• [Task] Where does the string "this" occur in the records? Copy each line that holds it.

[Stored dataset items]
============================================================

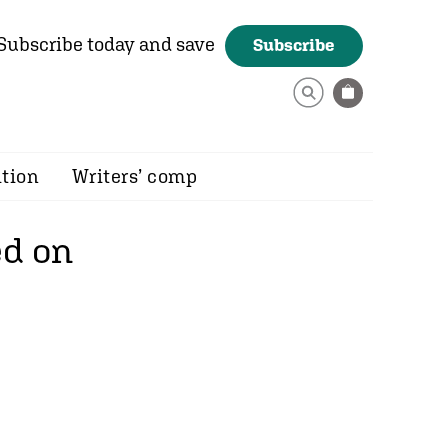
Subscribe today and save
Subscribe
ition
Writers’ comp
ed on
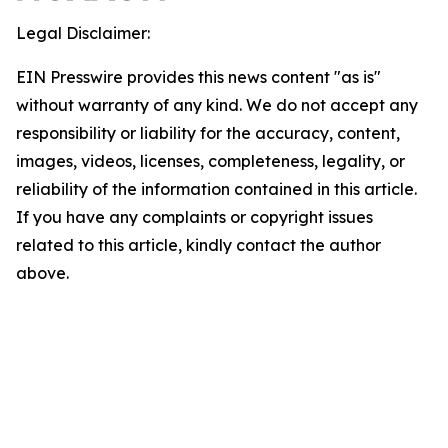
Legal Disclaimer:
EIN Presswire provides this news content "as is"
without warranty of any kind. We do not accept any
responsibility or liability for the accuracy, content,
images, videos, licenses, completeness, legality, or
reliability of the information contained in this article.
If you have any complaints or copyright issues
related to this article, kindly contact the author
above.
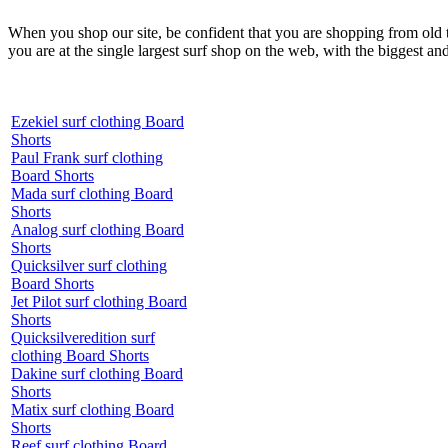
When you shop our site, be confident that you are shopping from old
you are at the single largest surf shop on the web, with the biggest and
Ezekiel surf clothing Board
Shorts
Paul Frank surf clothing
Board Shorts
Mada surf clothing Board
Shorts
Analog surf clothing Board
Shorts
Quicksilver surf clothing
Board Shorts
Jet Pilot surf clothing Board
Shorts
Quicksilveredition surf
clothing Board Shorts
Dakine surf clothing Board
Shorts
Matix surf clothing Board
Shorts
Reef surf clothing Board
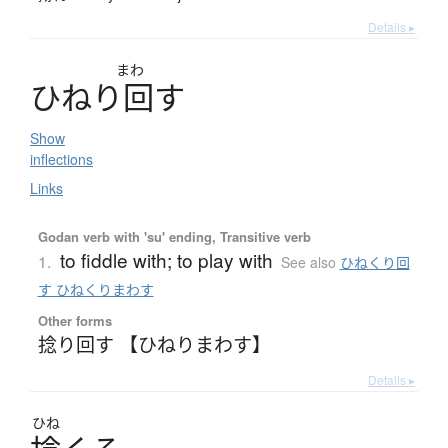
Details ▸
まわ
ひ
ね
り
回
す
Show
inflections
Links
Godan verb with 'su' ending, Transitive verb
to fiddle with; to play with
1.
See also
ひねくり回
す ひねくりまわす
Other forms
捻り回す 【ひねりまわす】
Details ▸
ひね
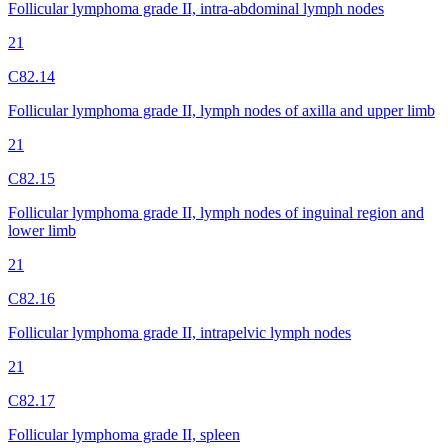
Follicular lymphoma grade II, intra-abdominal lymph nodes
21
C82.14
Follicular lymphoma grade II, lymph nodes of axilla and upper limb
21
C82.15
Follicular lymphoma grade II, lymph nodes of inguinal region and
lower limb
21
C82.16
Follicular lymphoma grade II, intrapelvic lymph nodes
21
C82.17
Follicular lymphoma grade II, spleen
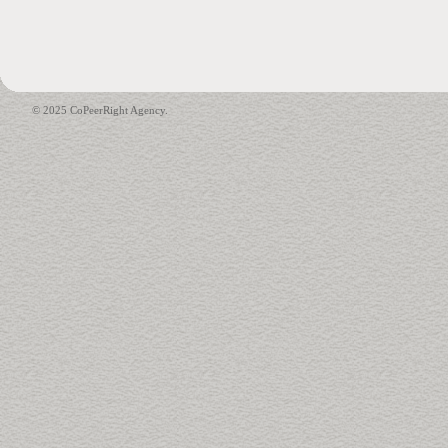
© 2025 CoPeerRight Agency.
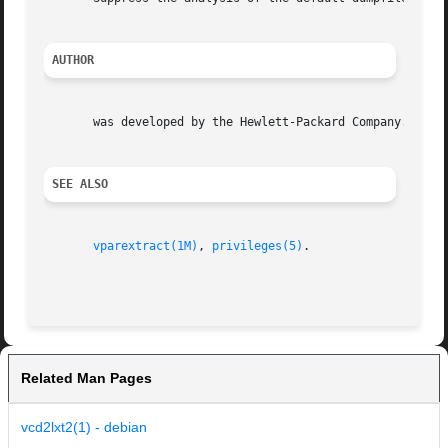
AUTHOR
       was developed by the Hewlett-Packard Company.

SEE ALSO
vparextract(1M)
, 
privileges(5)
.

Related Man Pages
vcd2lxt2(1) - debian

============================================================

• [Output of the exercise]
EIN Presswire provides this news content "as is"
reliability of the information contained in this article.
related to this article, kindly contact the author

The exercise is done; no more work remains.